The released Excel workbook contains few worksheets. One for the oversupply academic programs and one for the under supply academic programs. Besides these two worksheets, there are worksheets that help reader look into how the oversupply and under-supply lists are derived.

In the case of oversupply academic programs, let's look at the academic program: 130301 - Curriculum and Instruction - Master Degree. If we look at the XWalk_ByCIP worksheet, we found that the only appropriate occupation for this CIP is the Instructional Coordinators. That occupation has an annual job opening of 37 while Nebraska colleges produced 523 graduates in the academic year of 2008-09.

An example for the under-supply academic program should provide enough exercises for reader to understand the result better. Look under the XWalk_ByCIP worksheet for the CIP of 521001, it is clear that seven occupations are appropriate for graduates from this CIP. The seven occupations provide a total of 340 job openings a year.
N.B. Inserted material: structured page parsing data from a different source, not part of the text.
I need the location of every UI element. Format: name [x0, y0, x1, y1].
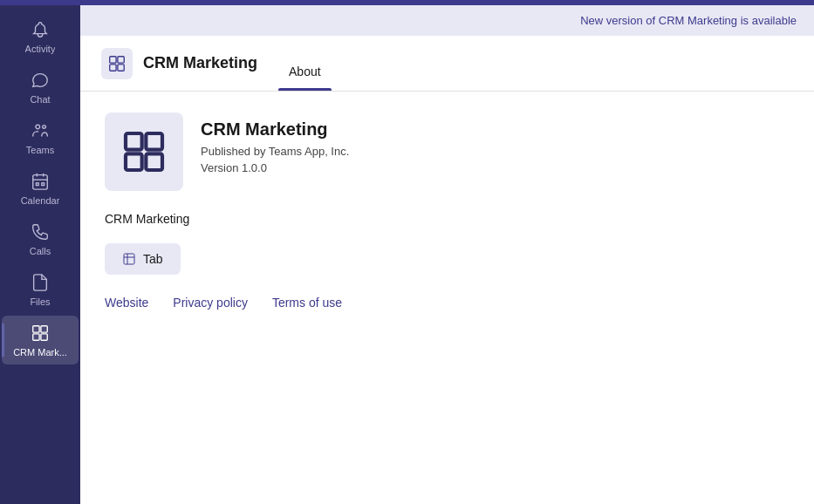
svg-rect-14 [110, 64, 116, 70]
sidebar-item-files[interactable]: Files [2, 265, 79, 314]
svg-point-1 [43, 126, 46, 129]
app-info-publisher: Published by Teams App, Inc. [201, 145, 349, 158]
bell-icon [30, 19, 51, 40]
svg-rect-15 [118, 64, 124, 70]
svg-rect-18 [126, 153, 142, 170]
sidebar-item-calls[interactable]: Calls [2, 215, 79, 263]
sidebar-item-activity-label: Activity [25, 44, 56, 54]
svg-rect-13 [118, 56, 124, 62]
sidebar-item-activity[interactable]: Activity [2, 12, 79, 61]
svg-rect-7 [42, 183, 44, 186]
app-logo-icon [120, 127, 168, 176]
content-area: CRM Marketing Published by Teams App, In… [80, 92, 814, 504]
terms-of-use-link[interactable]: Terms of use [272, 296, 342, 310]
sidebar-item-chat[interactable]: Chat [2, 63, 79, 112]
sidebar-item-crm-label: CRM Mark... [13, 347, 67, 358]
privacy-policy-link[interactable]: Privacy policy [173, 296, 248, 310]
sidebar: Activity Chat Teams Calenda [0, 5, 80, 504]
website-link[interactable]: Website [105, 296, 148, 310]
app-header-icon-container [101, 48, 133, 79]
teams-icon [30, 120, 51, 141]
svg-rect-6 [36, 183, 38, 186]
svg-rect-10 [33, 334, 39, 340]
main-content: New version of CRM Marketing is availabl… [80, 5, 814, 504]
tab-capability-icon [122, 252, 136, 266]
app-header: CRM Marketing About [80, 36, 814, 92]
calendar-icon [30, 171, 51, 192]
chat-icon [30, 70, 51, 91]
sidebar-item-crm-marketing[interactable]: CRM Mark... [2, 316, 79, 364]
sidebar-item-teams-label: Teams [26, 145, 54, 155]
app-container: Activity Chat Teams Calenda [0, 5, 814, 504]
app-info-title: CRM Marketing [201, 119, 349, 140]
app-header-title: CRM Marketing [143, 54, 257, 72]
app-header-icon [107, 54, 127, 73]
capability-tab-button[interactable]: Tab [105, 243, 181, 275]
crm-app-icon [30, 323, 51, 344]
svg-rect-17 [146, 133, 162, 150]
svg-rect-19 [146, 153, 162, 170]
sidebar-item-calendar-label: Calendar [21, 195, 60, 206]
notification-text: New version of CRM Marketing is availabl… [580, 14, 797, 27]
svg-rect-12 [110, 56, 116, 62]
svg-rect-11 [41, 334, 47, 340]
file-icon [30, 272, 51, 293]
sidebar-item-chat-label: Chat [30, 94, 50, 105]
sidebar-item-calendar[interactable]: Calendar [2, 164, 79, 213]
svg-point-0 [36, 125, 40, 129]
app-info-version: Version 1.0.0 [201, 161, 349, 174]
capability-tab-label: Tab [143, 252, 163, 266]
sidebar-item-calls-label: Calls [30, 246, 51, 256]
app-description: CRM Marketing [105, 212, 790, 226]
app-links: Website Privacy policy Terms of use [105, 296, 790, 310]
app-detail: CRM Marketing Published by Teams App, In… [105, 112, 790, 191]
app-logo [105, 112, 183, 191]
sidebar-item-teams[interactable]: Teams [2, 113, 79, 162]
phone-icon [30, 221, 51, 242]
svg-rect-9 [41, 326, 47, 332]
app-info: CRM Marketing Published by Teams App, In… [201, 112, 349, 174]
tab-about[interactable]: About [278, 65, 332, 91]
sidebar-item-files-label: Files [30, 296, 50, 307]
svg-rect-2 [33, 175, 48, 190]
header-tabs: About [278, 36, 332, 91]
notification-bar: New version of CRM Marketing is availabl… [80, 5, 814, 36]
svg-rect-8 [33, 326, 39, 332]
svg-rect-16 [126, 133, 142, 150]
By looking under the RvlCIP worksheet for this CIP, we notice that three of the seven occupations can also accept graduates from two other CIPs: 521005 and 521003. These 2 CIPs produce a total 5 graduates in the 2008-09 academic year. The net result is that there can have at least 335 job opening for our focus CIP of 521001. Since during the 2008-09 academic year, there were 226 Nebraska college graduates that are from this CIP, the net results is that there will be at least 109 jobs remain unfilled.

An interesting question to ask is what's the economic implication of all these?